Review of Vehicle Engine Efficiency and Emissions

Paper #:
  • 2017-01-0907

Published:
  • 2017-03-28
Citation:
Johnson, T. and Joshi, A., "Review of Vehicle Engine Efficiency and Emissions," SAE Technical Paper 2017-01-0907, 2017, https://doi.org/10.4271/2017-01-0907.
Affiliated:
Pages:
23
Abstract:
This review paper summarizes major and representative developments in vehicle engine efficiency and emissions regulations and technologies from 2016. The paper starts with the key regulatory developments in the field, including newly proposed European RDE (real driving emissions) particle number regulations, and Euro 6 type regulations for China and India in the 2020 timeframe. China will be tightening 30-40% relative to Euro 6 in 2023. The California heavy duty (HD) low-NOx regulation is advancing and the US EPA is anticipating developing a harmonized proposal for implementation in 2023+. The US also finalized the next round of HD GHG (greenhouse gas) regulations for 2021-27, requiring 5% engine CO2 reductions. LD (light duty) and HD engine technology continues showing marked improvements in engine efficiency. Key developments are summarized for gasoline and diesel engines to meet both the emerging criteria and greenhouse gas regulations. Several LD gasoline concepts are achieving 10-15% and some up to 35% reductions relative to GDI (gasoline direct injection) engines of today. Projections indicate tight CO2 regulations will require some degree of hybridization and/or high-performing diesel engines. HD engines are demonstrating more than 50% BTE using methods that can reasonably be commercialized; and unique proposals are proposed for reaching 55% BTE. Lean NOx control technologies are summarized, including SCR (selective catalytic reduction), SCR filters, and combination systems. Emphasis is on durability, and greatly reduced emissions. Diesel PM (particulate matter) reductions are evolving around soot regeneration for both standard DPFs (diesel particulate filters) and SCR filters. Research oxidation catalysts are oxidizing propane and CO, and methane at 225-250°C. Gasoline particulates are a major topic in emissions control.
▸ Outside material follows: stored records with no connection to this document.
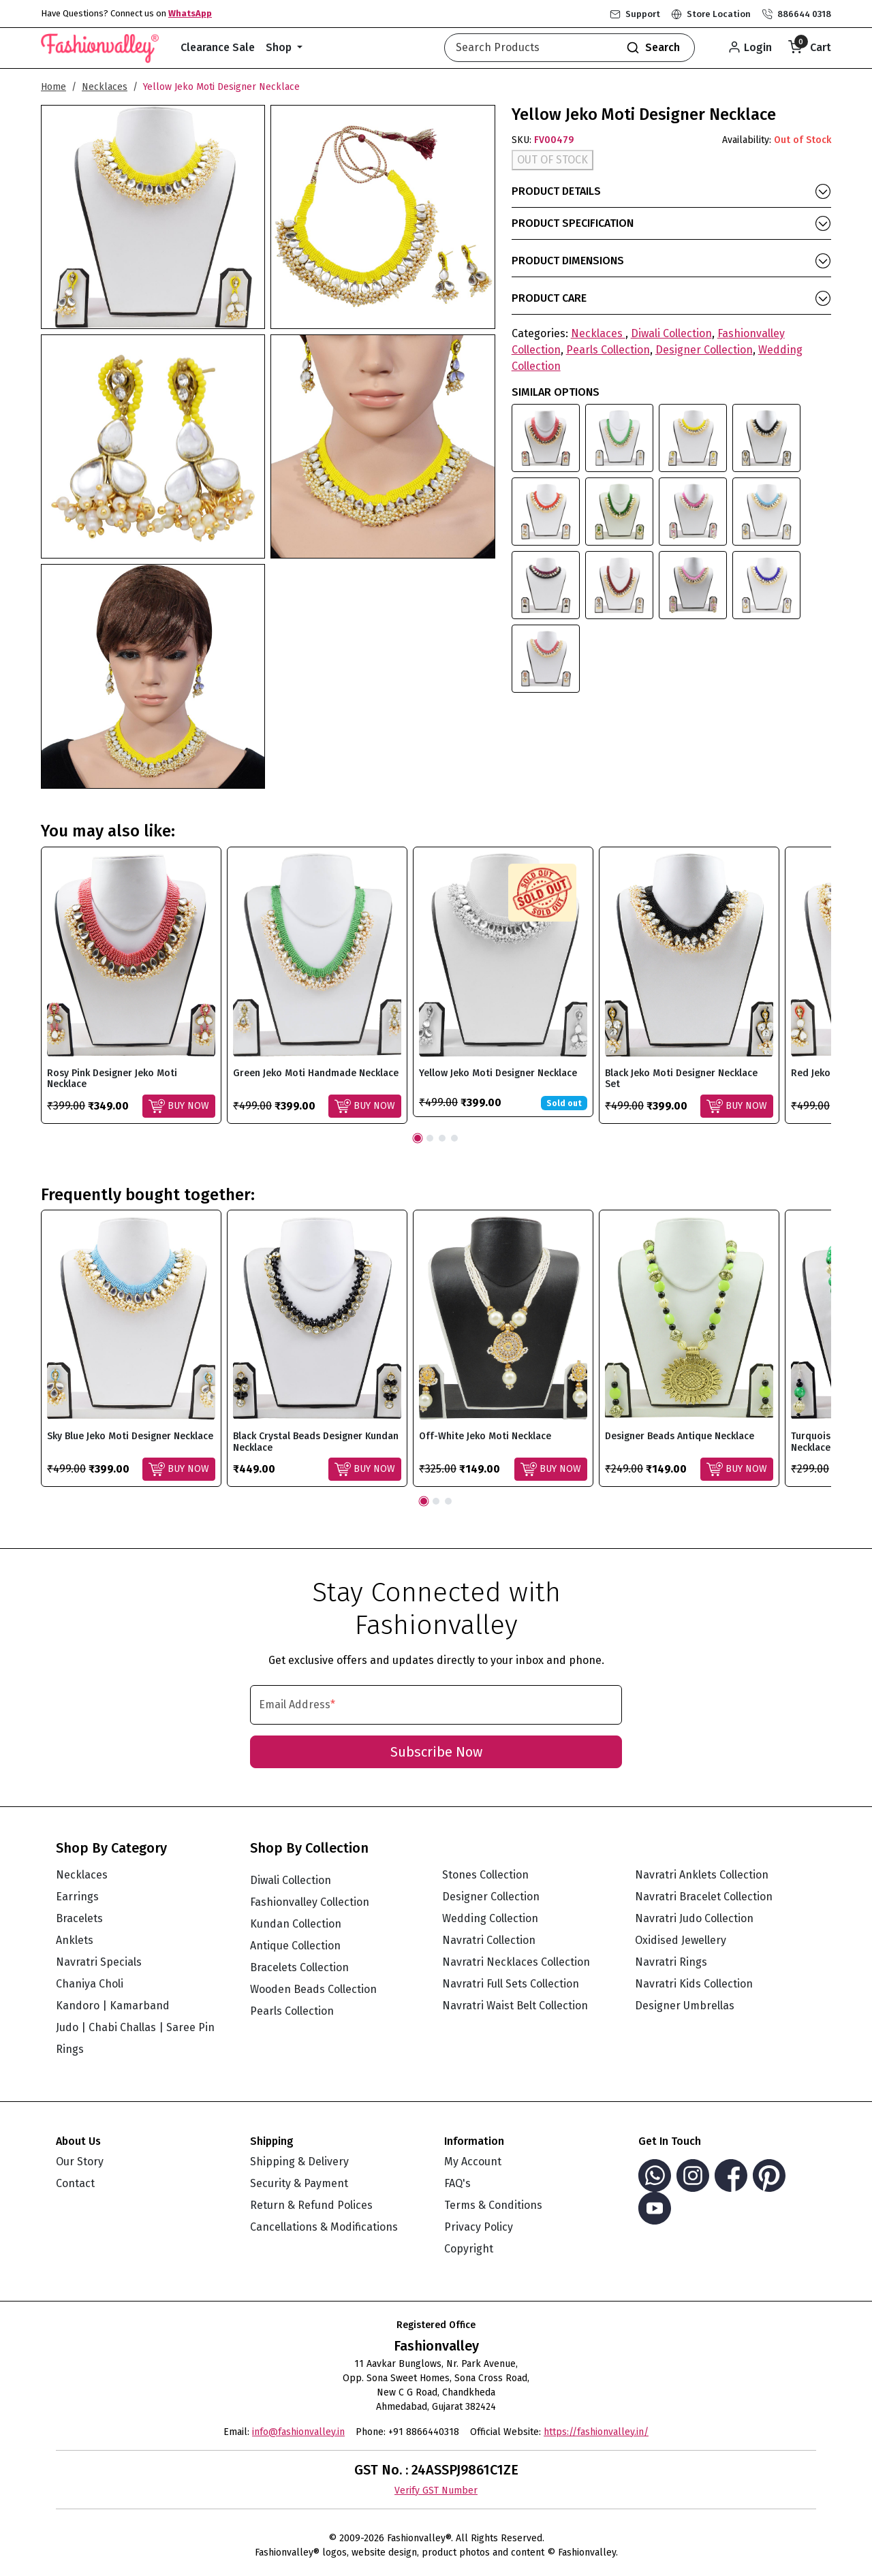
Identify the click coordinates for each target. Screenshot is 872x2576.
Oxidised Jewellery (680, 1940)
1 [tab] (417, 1138)
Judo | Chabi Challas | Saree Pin (135, 2027)
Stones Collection (485, 1874)
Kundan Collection (295, 1923)
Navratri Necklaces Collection (516, 1961)
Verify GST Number (436, 2490)
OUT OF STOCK (552, 159)
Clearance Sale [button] (218, 47)
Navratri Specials (99, 1961)
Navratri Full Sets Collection (510, 1983)
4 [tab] (454, 1138)
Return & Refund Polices (311, 2205)
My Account (472, 2161)
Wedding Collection (490, 1918)
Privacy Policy (478, 2226)
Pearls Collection (608, 349)
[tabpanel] (131, 985)
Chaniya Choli (89, 1983)
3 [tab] (442, 1138)
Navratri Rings (671, 1961)
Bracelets (79, 1918)
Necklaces (104, 87)
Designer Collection (704, 349)
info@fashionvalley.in (298, 2432)
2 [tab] (429, 1138)
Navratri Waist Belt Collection (515, 2005)
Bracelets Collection (299, 1967)
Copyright (468, 2248)
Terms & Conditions (493, 2205)
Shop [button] (280, 47)
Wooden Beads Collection (313, 1989)
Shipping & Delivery (299, 2161)
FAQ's (457, 2183)
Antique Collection (295, 1945)
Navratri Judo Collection (694, 1918)
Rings (70, 2049)
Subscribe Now (436, 1752)
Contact (75, 2183)
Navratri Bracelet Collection (704, 1896)
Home (53, 87)
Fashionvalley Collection (309, 1902)
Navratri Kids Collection (694, 1983)
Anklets (74, 1940)
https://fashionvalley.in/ (596, 2432)
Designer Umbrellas (684, 2005)
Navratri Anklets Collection (701, 1874)
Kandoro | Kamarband (113, 2005)
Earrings (77, 1896)
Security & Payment (299, 2183)
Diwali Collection (671, 333)
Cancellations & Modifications (324, 2226)
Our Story (80, 2161)
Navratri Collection (488, 1940)
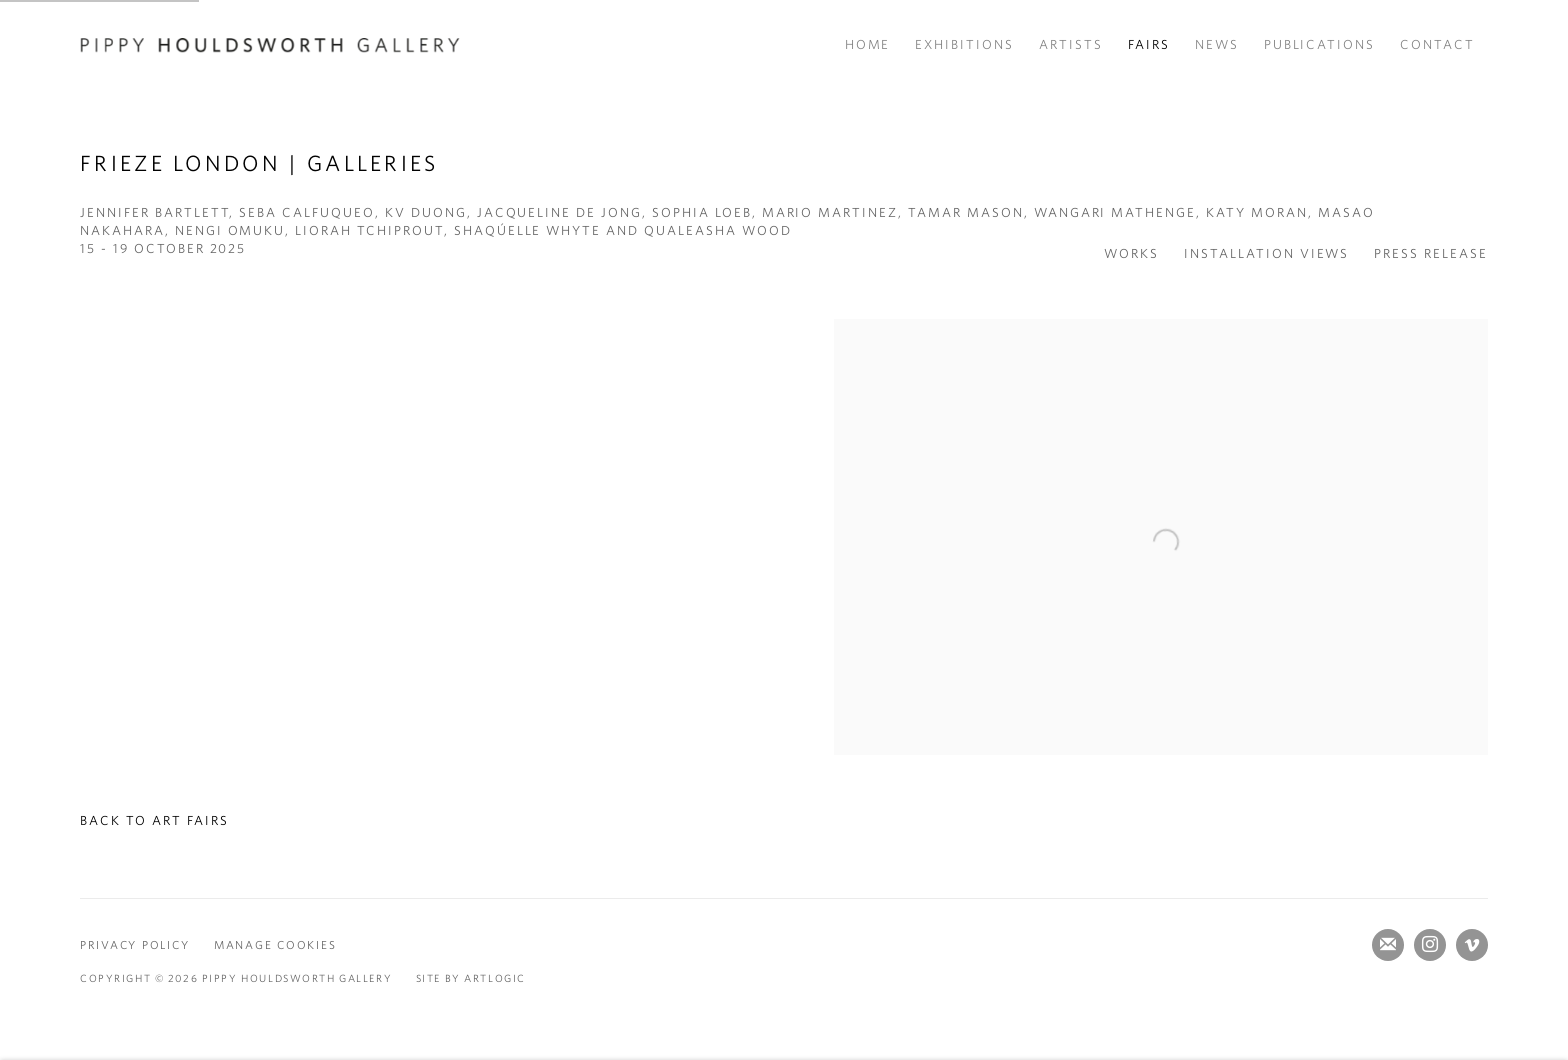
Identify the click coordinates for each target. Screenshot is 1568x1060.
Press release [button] (1431, 253)
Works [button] (1131, 253)
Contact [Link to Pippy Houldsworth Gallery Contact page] (1437, 44)
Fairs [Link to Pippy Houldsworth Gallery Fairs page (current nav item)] (1149, 44)
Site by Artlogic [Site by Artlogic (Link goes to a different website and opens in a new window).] (471, 978)
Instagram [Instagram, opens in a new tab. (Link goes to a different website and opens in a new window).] (1430, 945)
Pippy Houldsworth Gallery (270, 45)
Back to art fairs (154, 820)
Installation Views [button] (1266, 253)
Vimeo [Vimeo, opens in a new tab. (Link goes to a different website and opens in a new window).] (1472, 945)
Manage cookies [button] (275, 944)
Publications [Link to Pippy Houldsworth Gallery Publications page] (1320, 44)
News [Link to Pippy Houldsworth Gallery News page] (1217, 44)
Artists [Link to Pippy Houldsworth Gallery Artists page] (1071, 44)
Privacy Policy (134, 944)
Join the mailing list (1388, 945)
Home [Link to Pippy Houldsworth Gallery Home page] (868, 44)
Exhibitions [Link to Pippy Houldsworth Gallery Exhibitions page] (964, 44)
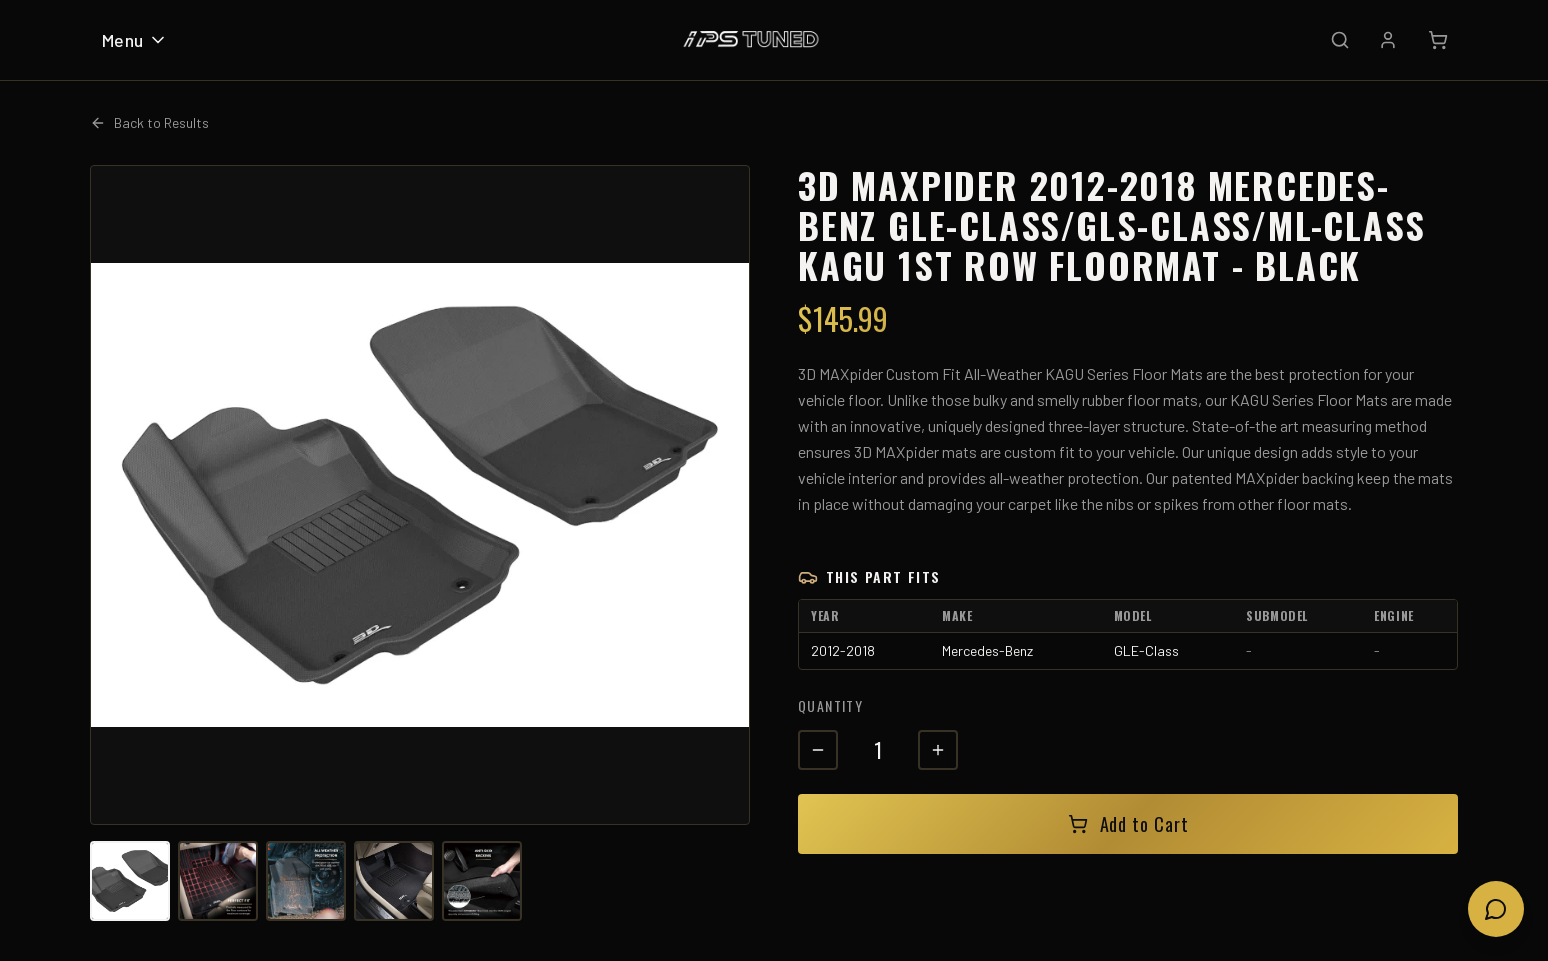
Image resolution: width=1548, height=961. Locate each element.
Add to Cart (1128, 824)
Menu (135, 40)
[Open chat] (1496, 909)
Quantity (830, 705)
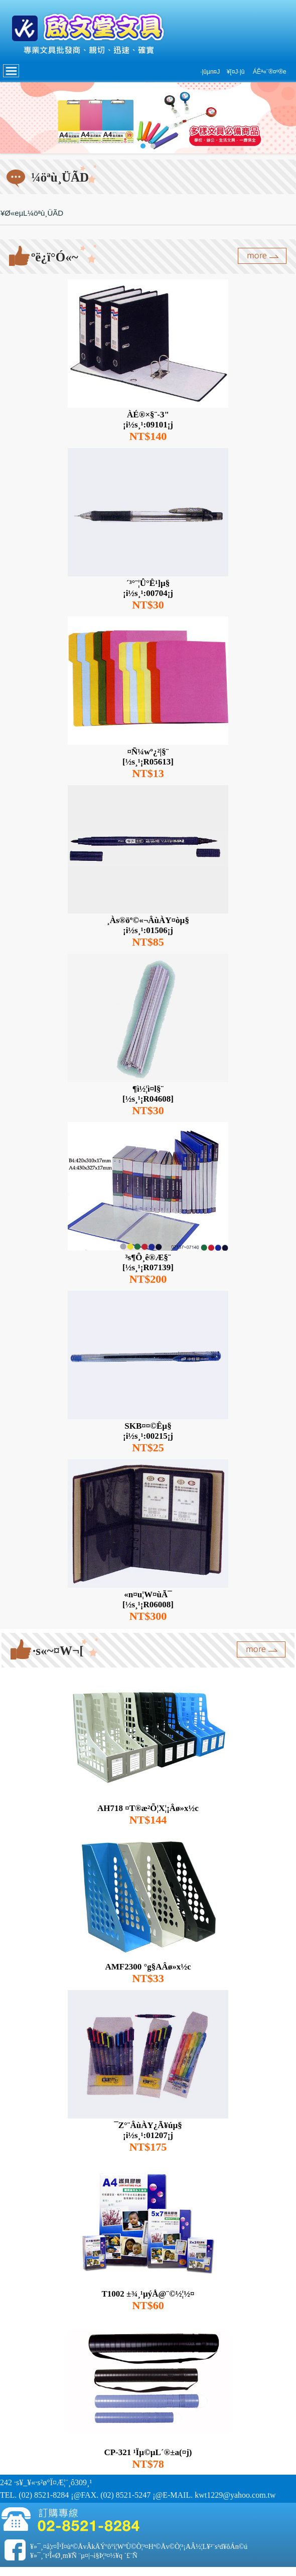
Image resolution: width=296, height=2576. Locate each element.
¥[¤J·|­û (236, 71)
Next (283, 118)
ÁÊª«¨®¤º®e (269, 71)
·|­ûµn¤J (210, 71)
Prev (13, 118)
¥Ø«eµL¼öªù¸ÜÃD (32, 213)
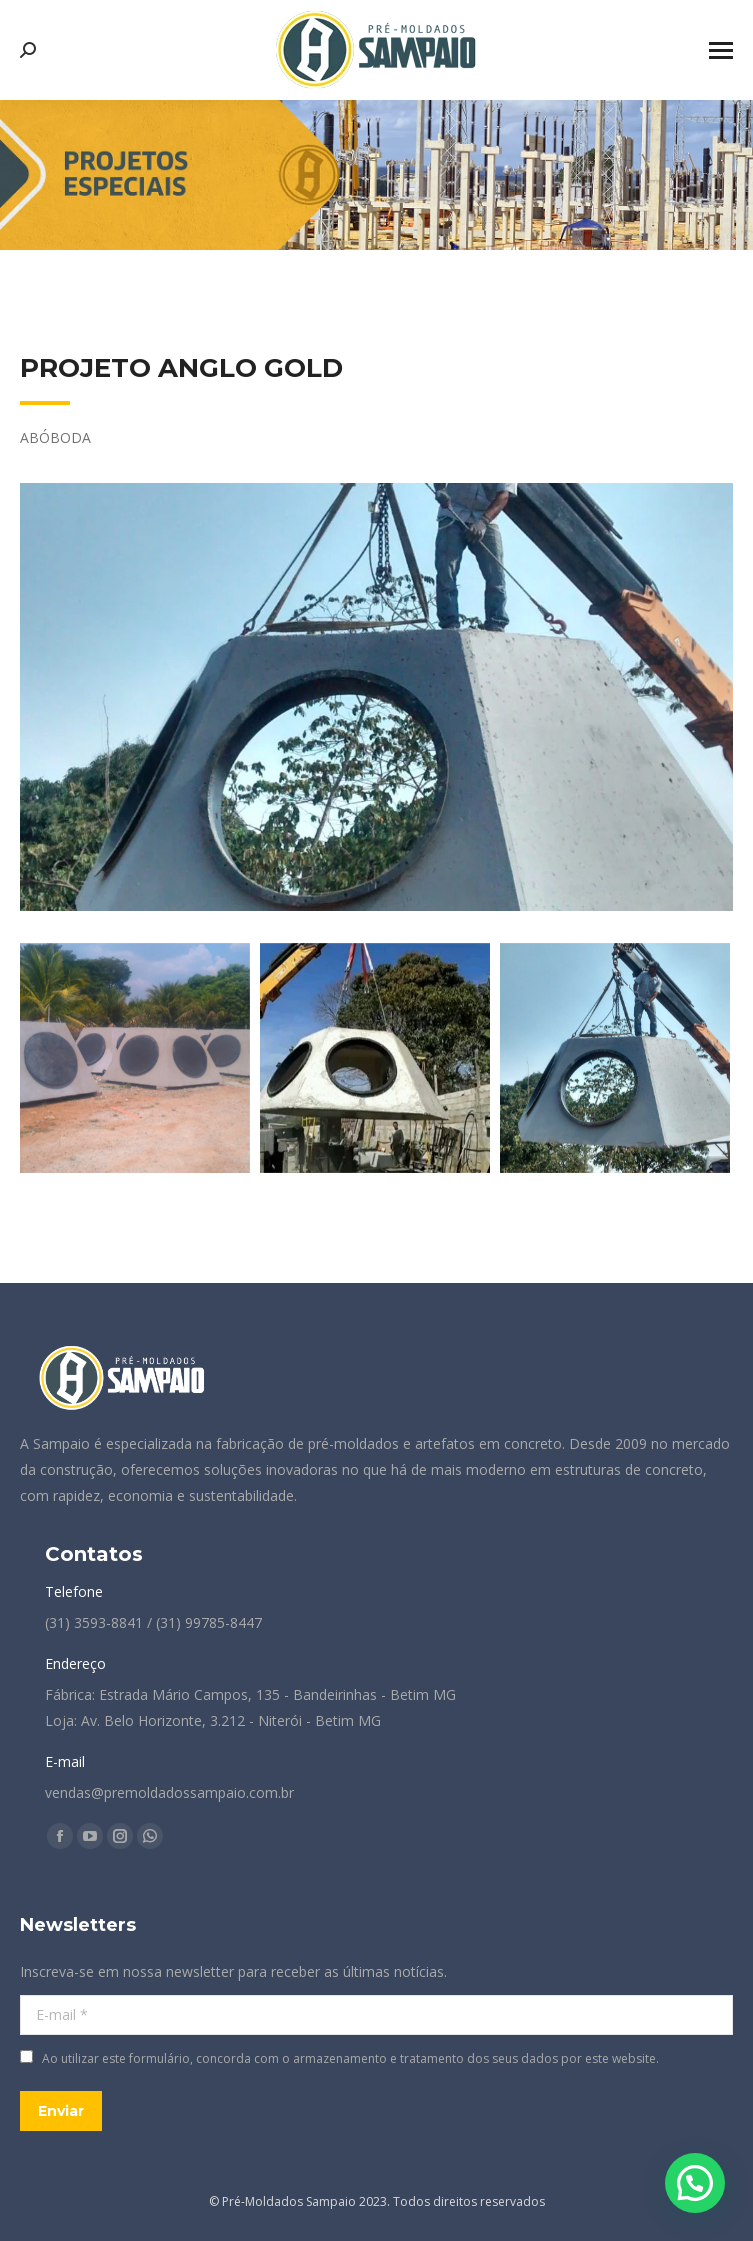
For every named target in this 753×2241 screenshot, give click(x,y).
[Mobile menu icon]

The paper provides a broad overview of various factors that can impact emissions. Gasoline particulate filter durability and ash loading is better understood. Finally, the paper discusses some key developments in three-way catalysts, with improved understanding of lower-cost catalysts and system considerations. Advances in lean-burn gasoline emissions control from a few labs are also summarized.